** What you have to do **
Write out all the entries word for word and omit any pictures.
.....
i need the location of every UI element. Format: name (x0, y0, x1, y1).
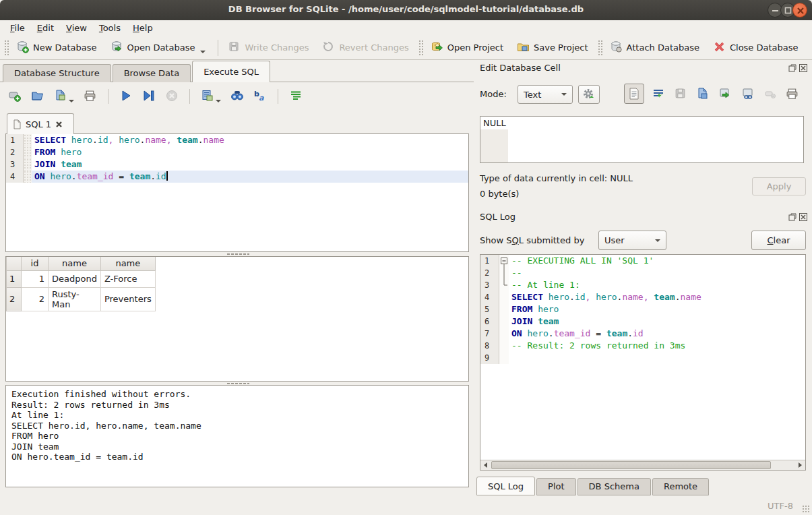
cell[interactable]: Deadpond (49, 270, 101, 287)
close-database-button[interactable]: Close Database (708, 38, 807, 58)
text-view-icon (627, 87, 641, 102)
sql-log-title: SQL Log (480, 212, 516, 222)
attach-database-icon (610, 40, 623, 55)
code-text: SELECT hero.id, hero.name, team.name (32, 134, 468, 146)
import-data-icon (674, 87, 687, 100)
column-header-name[interactable]: name (100, 257, 155, 270)
close-tab-icon[interactable] (55, 121, 63, 128)
tab-execute-sql[interactable]: Execute SQL (192, 61, 270, 82)
fold-margin (499, 255, 509, 267)
execution-message[interactable]: Execution finished without errors. Resul… (5, 385, 469, 487)
open-project-button[interactable]: Open Project (425, 38, 511, 58)
app-window: DB Browser for SQLite - /home/user/code/… (0, 0, 812, 515)
print-icon[interactable] (786, 87, 799, 100)
toolbar-drag-handle[interactable] (598, 40, 603, 56)
dock-tab-db-schema[interactable]: DB Schema (577, 478, 651, 495)
open-external-icon[interactable] (741, 87, 755, 100)
save-as-icon[interactable] (696, 87, 710, 100)
close-button[interactable] (792, 3, 807, 18)
clear-button[interactable]: Clear (751, 231, 806, 250)
scrollbar-thumb[interactable] (491, 461, 771, 469)
float-dock-icon[interactable] (788, 64, 797, 72)
save-sql-file-icon (54, 89, 67, 104)
auto-format-button[interactable]: ba (253, 89, 267, 104)
fold-margin (499, 291, 509, 303)
tab-database-structure[interactable]: Database Structure (3, 64, 111, 82)
grid-corner[interactable] (7, 257, 22, 270)
chevron-down-icon[interactable] (216, 100, 221, 102)
scroll-right-icon[interactable] (795, 460, 805, 470)
horizontal-scrollbar[interactable] (480, 460, 805, 470)
scroll-left-icon[interactable] (480, 460, 491, 470)
code-text: -- Result: 2 rows returned in 3ms (509, 340, 805, 352)
apply-button[interactable]: Apply (752, 177, 806, 195)
word-wrap-icon (289, 89, 303, 104)
edit-cell-dock-buttons (788, 64, 807, 72)
results-grid[interactable]: idnamename11DeadpondZ-Force22Rusty-ManPr… (5, 256, 469, 382)
code-text (509, 352, 805, 364)
menu-item-view[interactable]: View (60, 22, 93, 34)
dock-tab-sql-log[interactable]: SQL Log (476, 477, 535, 495)
word-wrap-button[interactable] (289, 89, 303, 104)
cell[interactable]: Preventers (100, 287, 155, 311)
open-database-button[interactable]: Open Database (105, 38, 214, 58)
sql-log-view[interactable]: 1-- EXECUTING ALL IN 'SQL 1'2--3-- At li… (480, 254, 806, 471)
save-project-button[interactable]: Save Project (511, 38, 596, 58)
sql-editor[interactable]: 1SELECT hero.id, hero.name, team.name2FR… (5, 133, 469, 252)
mode-select[interactable]: Text (518, 85, 573, 104)
sql-filter-select[interactable]: User (598, 231, 666, 250)
row-header[interactable]: 2 (7, 287, 22, 311)
new-database-button[interactable]: New Database (11, 38, 105, 58)
save-results-button[interactable] (201, 89, 221, 104)
cell[interactable]: Z-Force (100, 270, 155, 287)
gear-icon (582, 88, 596, 101)
wrap-lines-icon[interactable] (652, 87, 665, 100)
execute-all-button[interactable] (119, 89, 133, 104)
cell[interactable]: 1 (22, 270, 49, 287)
column-header-id[interactable]: id (22, 257, 49, 270)
open-sql-file-button[interactable] (31, 89, 44, 104)
sql-tab[interactable]: SQL 1 (7, 113, 74, 134)
tab-browse-data[interactable]: Browse Data (113, 64, 191, 82)
cell[interactable]: Rusty-Man (49, 287, 101, 311)
code-text: JOIN team (509, 315, 805, 328)
save-sql-file-button[interactable] (54, 89, 74, 104)
dock-tab-plot[interactable]: Plot (536, 478, 576, 495)
menu-item-file[interactable]: File (4, 22, 31, 34)
dock-tab-remote[interactable]: Remote (652, 478, 709, 495)
chevron-down-icon[interactable] (200, 51, 206, 53)
print-button[interactable] (84, 89, 97, 104)
menu-item-help[interactable]: Help (127, 22, 159, 34)
resize-grip-icon[interactable] (802, 505, 810, 513)
cell[interactable]: 2 (22, 287, 49, 311)
cell-editor[interactable]: NULL (480, 116, 804, 163)
toolbar-button-label: Open Project (447, 42, 503, 53)
new-sql-tab-button[interactable] (8, 89, 22, 104)
chevron-down-icon[interactable] (69, 100, 74, 102)
splitter-editor-results[interactable] (226, 253, 249, 255)
close-dock-icon[interactable] (799, 64, 807, 72)
apply-format-button[interactable] (578, 85, 600, 104)
code-text: ON hero.team_id = team.id (509, 328, 805, 340)
row-header[interactable]: 1 (7, 270, 22, 287)
execute-all-icon (119, 89, 133, 104)
toolbar-drag-handle[interactable] (4, 40, 9, 56)
menu-item-edit[interactable]: Edit (31, 22, 60, 34)
attach-database-button[interactable]: Attach Database (604, 38, 708, 58)
menu-item-tools[interactable]: Tools (93, 22, 127, 34)
column-header-name[interactable]: name (49, 257, 101, 270)
fold-margin (499, 340, 509, 352)
toolbar-drag-handle[interactable] (418, 40, 424, 56)
execute-current-line-button[interactable] (142, 89, 156, 104)
encoding-indicator[interactable]: UTF-8 (768, 501, 793, 511)
export-data-icon[interactable] (718, 87, 732, 100)
float-dock-icon[interactable] (788, 213, 797, 221)
auto-format-icon: ba (253, 89, 267, 104)
find-button[interactable] (230, 89, 244, 104)
close-dock-icon[interactable] (799, 213, 807, 221)
text-view-button[interactable] (624, 84, 644, 104)
stop-icon (165, 89, 179, 104)
save-project-icon (517, 40, 530, 55)
line-number: 1 (480, 255, 499, 267)
line-number: 2 (480, 267, 499, 279)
.....
** Task solution **
i need the location of every UI element. Format: name (x0, y0, x1, y1).
cell[interactable]: Deadpond (49, 270, 101, 287)
close-database-button[interactable]: Close Database (708, 38, 807, 58)
text-view-icon (627, 87, 641, 102)
sql-log-title: SQL Log (480, 212, 516, 222)
attach-database-icon (610, 40, 623, 55)
code-text: SELECT hero.id, hero.name, team.name (32, 134, 468, 146)
import-data-icon (674, 87, 687, 100)
column-header-name[interactable]: name (100, 257, 155, 270)
close-tab-icon[interactable] (55, 121, 63, 128)
tab-execute-sql[interactable]: Execute SQL (192, 61, 270, 82)
fold-margin (499, 255, 509, 267)
execution-message[interactable]: Execution finished without errors. Resul… (5, 385, 469, 487)
open-project-button[interactable]: Open Project (425, 38, 511, 58)
app-window: DB Browser for SQLite - /home/user/code/… (0, 0, 812, 515)
print-icon[interactable] (786, 87, 799, 100)
toolbar-drag-handle[interactable] (598, 40, 603, 56)
dock-tab-db-schema[interactable]: DB Schema (577, 478, 651, 495)
open-external-icon[interactable] (741, 87, 755, 100)
save-as-icon[interactable] (696, 87, 710, 100)
close-button[interactable] (792, 3, 807, 18)
clear-button[interactable]: Clear (751, 231, 806, 250)
scrollbar-thumb[interactable] (491, 461, 771, 469)
float-dock-icon[interactable] (788, 64, 797, 72)
save-sql-file-icon (54, 89, 67, 104)
auto-format-button[interactable]: ba (253, 89, 267, 104)
fold-margin (499, 291, 509, 303)
tab-database-structure[interactable]: Database Structure (3, 64, 111, 82)
grid-corner[interactable] (7, 257, 22, 270)
chevron-down-icon[interactable] (216, 100, 221, 102)
scroll-right-icon[interactable] (795, 460, 805, 470)
horizontal-scrollbar[interactable] (480, 460, 805, 470)
scroll-left-icon[interactable] (480, 460, 491, 470)
code-text: -- Result: 2 rows returned in 3ms (509, 340, 805, 352)
apply-button[interactable]: Apply (752, 177, 806, 195)
word-wrap-icon (289, 89, 303, 104)
edit-cell-dock-buttons (788, 64, 807, 72)
results-grid[interactable]: idnamename11DeadpondZ-Force22Rusty-ManPr… (5, 256, 469, 382)
code-text (509, 352, 805, 364)
menu-item-view[interactable]: View (60, 22, 93, 34)
dock-tab-sql-log[interactable]: SQL Log (476, 477, 535, 495)
word-wrap-button[interactable] (289, 89, 303, 104)
cell[interactable]: Preventers (100, 287, 155, 311)
open-database-button[interactable]: Open Database (105, 38, 214, 58)
sql-log-view[interactable]: 1-- EXECUTING ALL IN 'SQL 1'2--3-- At li… (480, 254, 806, 471)
save-project-button[interactable]: Save Project (511, 38, 596, 58)
sql-editor[interactable]: 1SELECT hero.id, hero.name, team.name2FR… (5, 133, 469, 252)
mode-select[interactable]: Text (518, 85, 573, 104)
sql-filter-select[interactable]: User (598, 231, 666, 250)
row-header[interactable]: 2 (7, 287, 22, 311)
new-database-button[interactable]: New Database (11, 38, 105, 58)
save-results-button[interactable] (201, 89, 221, 104)
cell[interactable]: Z-Force (100, 270, 155, 287)
gear-icon (582, 88, 596, 101)
wrap-lines-icon[interactable] (652, 87, 665, 100)
execute-all-button[interactable] (119, 89, 133, 104)
cell[interactable]: 1 (22, 270, 49, 287)
column-header-id[interactable]: id (22, 257, 49, 270)
open-sql-file-button[interactable] (31, 89, 44, 104)
sql-tab[interactable]: SQL 1 (7, 113, 74, 134)
tab-browse-data[interactable]: Browse Data (113, 64, 191, 82)
cell[interactable]: Rusty-Man (49, 287, 101, 311)
code-text: JOIN team (509, 315, 805, 328)
save-sql-file-button[interactable] (54, 89, 74, 104)
dock-tab-plot[interactable]: Plot (536, 478, 576, 495)
menu-item-file[interactable]: File (4, 22, 31, 34)
dock-tab-remote[interactable]: Remote (652, 478, 709, 495)
chevron-down-icon[interactable] (200, 51, 206, 53)
print-button[interactable] (84, 89, 97, 104)
menu-item-help[interactable]: Help (127, 22, 159, 34)
resize-grip-icon[interactable] (802, 505, 810, 513)
cell[interactable]: 2 (22, 287, 49, 311)
cell-editor[interactable]: NULL (480, 116, 804, 163)
toolbar-button-label: Open Project (447, 42, 503, 53)
new-sql-tab-button[interactable] (8, 89, 22, 104)
chevron-down-icon[interactable] (69, 100, 74, 102)
splitter-editor-results[interactable] (226, 253, 249, 255)
close-dock-icon[interactable] (799, 64, 807, 72)
apply-format-button[interactable] (578, 85, 600, 104)
code-text: ON hero.team_id = team.id (509, 328, 805, 340)
row-header[interactable]: 1 (7, 270, 22, 287)
execute-all-icon (119, 89, 133, 104)
toolbar-drag-handle[interactable] (4, 40, 9, 56)
menu-item-edit[interactable]: Edit (31, 22, 60, 34)
attach-database-button[interactable]: Attach Database (604, 38, 708, 58)
menu-item-tools[interactable]: Tools (93, 22, 127, 34)
column-header-name[interactable]: name (49, 257, 101, 270)
fold-margin (499, 340, 509, 352)
toolbar-drag-handle[interactable] (418, 40, 424, 56)
execute-current-line-button[interactable] (142, 89, 156, 104)
encoding-indicator[interactable]: UTF-8 (768, 501, 793, 511)
export-data-icon[interactable] (718, 87, 732, 100)
float-dock-icon[interactable] (788, 213, 797, 221)
auto-format-icon: ba (253, 89, 267, 104)
find-button[interactable] (230, 89, 244, 104)
close-dock-icon[interactable] (799, 213, 807, 221)
text-view-button[interactable] (624, 84, 644, 104)
stop-icon (165, 89, 179, 104)
save-project-icon (517, 40, 530, 55)
line-number: 1 (480, 255, 499, 267)
line-number: 2 (480, 267, 499, 279)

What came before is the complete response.